As I’ve mentioned before, I’ve never taken a formal writing class, despite having gone to a college populated by more than its share of established and aspiring novelists. And my gut instinct is to say that such classes, aside from the professional connections they might (or might not) provide, are probably unnecessary for the majority of writers. What a writer needs, above all else, is readers—a handful of intelligent people who will criticize and praise the writer’s work in appropriate measure. A writer needs to read—the great, good, and indifferent books of all eras, as well as a few of the best books on writing itself. And a writer needs to write—as often as possible, ideally every day. A formal class is primarily useful, it seems to me, in providing a structured setting for these three things, which any sufficiently motivated writer could probably find on his or her own. (Which is why a correspondence course like that of the Famous Writers School, which advertises itself as “a class of one,” is presumably not the best option.)
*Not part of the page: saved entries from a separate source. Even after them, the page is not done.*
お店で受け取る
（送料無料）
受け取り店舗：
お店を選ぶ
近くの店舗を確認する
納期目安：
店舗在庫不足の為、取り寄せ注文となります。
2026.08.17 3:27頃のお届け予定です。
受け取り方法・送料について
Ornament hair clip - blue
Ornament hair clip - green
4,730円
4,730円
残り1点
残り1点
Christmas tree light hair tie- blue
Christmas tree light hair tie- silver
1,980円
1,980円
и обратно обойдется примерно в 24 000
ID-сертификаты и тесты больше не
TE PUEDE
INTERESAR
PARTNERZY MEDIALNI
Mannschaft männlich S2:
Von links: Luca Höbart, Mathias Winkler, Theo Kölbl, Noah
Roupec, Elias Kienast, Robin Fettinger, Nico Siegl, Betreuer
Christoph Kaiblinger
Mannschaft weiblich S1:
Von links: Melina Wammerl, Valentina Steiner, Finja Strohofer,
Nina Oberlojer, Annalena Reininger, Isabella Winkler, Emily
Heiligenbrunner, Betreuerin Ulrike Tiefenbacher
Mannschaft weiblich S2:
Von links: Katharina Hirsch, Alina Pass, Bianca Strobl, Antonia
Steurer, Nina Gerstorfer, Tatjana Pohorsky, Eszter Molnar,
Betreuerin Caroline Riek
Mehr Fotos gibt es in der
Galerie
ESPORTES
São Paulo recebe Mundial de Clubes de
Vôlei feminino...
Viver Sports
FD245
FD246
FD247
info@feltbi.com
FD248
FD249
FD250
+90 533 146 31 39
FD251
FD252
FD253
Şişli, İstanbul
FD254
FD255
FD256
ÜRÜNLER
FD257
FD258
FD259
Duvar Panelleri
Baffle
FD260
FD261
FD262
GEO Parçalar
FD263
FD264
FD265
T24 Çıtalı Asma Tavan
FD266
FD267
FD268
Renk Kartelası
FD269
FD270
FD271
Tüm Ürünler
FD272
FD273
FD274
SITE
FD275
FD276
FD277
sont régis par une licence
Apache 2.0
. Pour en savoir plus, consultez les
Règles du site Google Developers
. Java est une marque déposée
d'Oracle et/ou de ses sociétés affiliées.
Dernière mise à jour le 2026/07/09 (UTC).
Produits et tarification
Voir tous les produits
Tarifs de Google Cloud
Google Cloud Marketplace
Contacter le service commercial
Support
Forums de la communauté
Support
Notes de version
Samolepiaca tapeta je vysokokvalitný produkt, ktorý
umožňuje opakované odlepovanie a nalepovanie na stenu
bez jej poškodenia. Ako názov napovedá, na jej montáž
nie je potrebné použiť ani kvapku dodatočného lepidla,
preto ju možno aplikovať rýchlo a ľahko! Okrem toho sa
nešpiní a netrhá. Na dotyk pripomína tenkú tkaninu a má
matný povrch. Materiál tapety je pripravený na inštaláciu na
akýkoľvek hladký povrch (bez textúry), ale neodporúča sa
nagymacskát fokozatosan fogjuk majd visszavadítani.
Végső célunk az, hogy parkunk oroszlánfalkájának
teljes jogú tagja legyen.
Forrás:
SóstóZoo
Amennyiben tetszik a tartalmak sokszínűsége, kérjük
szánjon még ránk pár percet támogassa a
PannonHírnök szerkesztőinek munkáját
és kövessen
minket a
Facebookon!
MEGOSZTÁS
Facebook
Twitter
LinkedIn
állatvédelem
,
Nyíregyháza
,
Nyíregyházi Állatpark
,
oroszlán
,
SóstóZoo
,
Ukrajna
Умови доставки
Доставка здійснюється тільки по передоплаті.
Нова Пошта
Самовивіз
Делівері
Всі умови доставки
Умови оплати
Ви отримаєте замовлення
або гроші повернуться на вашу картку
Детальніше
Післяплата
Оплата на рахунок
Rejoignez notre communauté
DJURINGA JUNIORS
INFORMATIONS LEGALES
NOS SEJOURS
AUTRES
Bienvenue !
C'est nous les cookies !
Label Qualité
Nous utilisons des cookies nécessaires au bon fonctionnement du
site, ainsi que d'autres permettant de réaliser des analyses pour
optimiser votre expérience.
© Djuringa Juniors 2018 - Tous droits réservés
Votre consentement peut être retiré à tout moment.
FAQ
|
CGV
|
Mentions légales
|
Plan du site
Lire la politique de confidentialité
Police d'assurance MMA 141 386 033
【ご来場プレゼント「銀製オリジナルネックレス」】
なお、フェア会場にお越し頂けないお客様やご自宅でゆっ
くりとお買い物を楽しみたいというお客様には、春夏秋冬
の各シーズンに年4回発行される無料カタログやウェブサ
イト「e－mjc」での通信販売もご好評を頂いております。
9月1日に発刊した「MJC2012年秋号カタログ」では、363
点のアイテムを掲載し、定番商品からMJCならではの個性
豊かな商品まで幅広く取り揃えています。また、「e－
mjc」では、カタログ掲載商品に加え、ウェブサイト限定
It might be argued that the same principle applies to any kind of formal education, at least in the humanities: with access to a library, interesting friends, and a lot of personal discipline, a student can receive more or less the same education that he or she would receive as a college undergraduate. (T.S. Eliot, among others, was openly contemptuous of the idea of studying English literature in college, which might be done equally well, or so he argued, in the student’s spare time.) Of course, without the social and professional benefits of an accredited program, it’s going to be hard to find work as, say, a professor of classics. But writing is one of the few professional fields that still welcomes autodidacts—which is one of the things that makes it so interesting, and terrifying.
In the end, every writer, even a graduate of the Iowa Writers Workshop, is essentially self-taught. Which is why I feel that the best way might still be to go it alone. (If you’re serious about being a writer, you’ll eventually find yourself going it alone anyway.)